Coach Larsen has done a great job of putting and keeping a varsity lineup together this season despite the challenges of not having the upper weights to round out his line-up. The ability to win close matches this season has been the result of winning the toss-up matches and having our wrestlers prepared to compete when the pressure was on. The Holmen match is probably a great example of winning when the odds were against us. Coach Larsen has stuck with a plan and not deviated from it as far as conditioning and training for the season. The goal is always to be at your best and freshest at the end of the season and hopefully that is where the Spartans are at. With only three seniors on the team it could be considered a rebuilding year but those seniors have provided good leadership and the rapid improvement of a talented freshman group has been a pleasant surprise.With all the talent in the freshman and sophomore classes it becomes equally important to maintain their level of improvement and development throughout the season. Coach Larsen brought in Coach Zurfluh to help with this transition and it has paid great dividends. Coach Zurfluh has provided a nurturing, positive, and encouraging presence to the young wrestlers as they await their opportunity in the upcoming years. The sign of a strong and lasting program are high levels of participation and competition among the wrestlers for varsity positions. A state championship team needs to be 2 or 3 deep at every weight class. It is a very long and demanding season and anything can happen along the way. When you have quality wrestlers to fall back on, minor injuries, illnesses or other setbacks won’t impact the overall strength of the team as much.

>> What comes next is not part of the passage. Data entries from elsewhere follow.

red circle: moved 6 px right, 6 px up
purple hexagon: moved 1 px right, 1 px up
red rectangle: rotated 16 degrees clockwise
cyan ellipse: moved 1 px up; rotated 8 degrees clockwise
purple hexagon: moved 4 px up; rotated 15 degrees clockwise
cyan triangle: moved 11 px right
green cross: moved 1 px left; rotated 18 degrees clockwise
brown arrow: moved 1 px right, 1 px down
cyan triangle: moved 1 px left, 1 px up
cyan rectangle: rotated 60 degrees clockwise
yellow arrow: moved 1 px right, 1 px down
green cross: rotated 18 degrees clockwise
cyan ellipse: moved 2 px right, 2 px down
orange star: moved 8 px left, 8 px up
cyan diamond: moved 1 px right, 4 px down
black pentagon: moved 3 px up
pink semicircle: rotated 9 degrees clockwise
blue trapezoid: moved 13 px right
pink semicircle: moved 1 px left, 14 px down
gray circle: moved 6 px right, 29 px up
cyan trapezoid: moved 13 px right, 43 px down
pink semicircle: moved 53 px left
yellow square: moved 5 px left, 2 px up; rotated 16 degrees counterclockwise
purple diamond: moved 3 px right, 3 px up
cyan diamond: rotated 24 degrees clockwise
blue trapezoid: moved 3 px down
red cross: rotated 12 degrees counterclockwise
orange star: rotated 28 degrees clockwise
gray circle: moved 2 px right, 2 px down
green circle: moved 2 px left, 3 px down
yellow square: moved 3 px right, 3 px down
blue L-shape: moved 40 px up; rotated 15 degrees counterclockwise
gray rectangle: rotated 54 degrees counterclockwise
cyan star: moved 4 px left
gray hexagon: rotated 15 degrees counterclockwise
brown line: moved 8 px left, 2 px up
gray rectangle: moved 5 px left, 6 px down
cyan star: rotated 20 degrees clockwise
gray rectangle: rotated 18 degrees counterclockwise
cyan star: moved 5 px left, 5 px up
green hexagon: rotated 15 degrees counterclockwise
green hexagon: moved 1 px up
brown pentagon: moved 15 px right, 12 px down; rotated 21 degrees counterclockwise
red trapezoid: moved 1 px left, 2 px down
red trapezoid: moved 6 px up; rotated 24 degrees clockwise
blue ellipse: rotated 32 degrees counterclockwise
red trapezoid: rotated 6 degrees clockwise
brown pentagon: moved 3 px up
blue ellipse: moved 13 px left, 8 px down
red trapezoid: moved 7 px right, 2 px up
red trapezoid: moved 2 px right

So while Sparta regularly forfeited two matches in each tournament and dual, they still finished with a 13-4 record and was no worse than 5th at all tournaments not named Cheesehead. Sparta was successful because those who could step on the mat wrestled to their full potential. Take Stevens Point for example. Sparta won against Stevens Point 37-36 and against DC Everest in the championship 31-26. In each of those duals, Sparta forfeited three times yet still won. That’s because each of the guys who took the mat did their job, won the matches they should have won, closed out close matches and picked up bonus points. Little by little all those efforts made a big difference.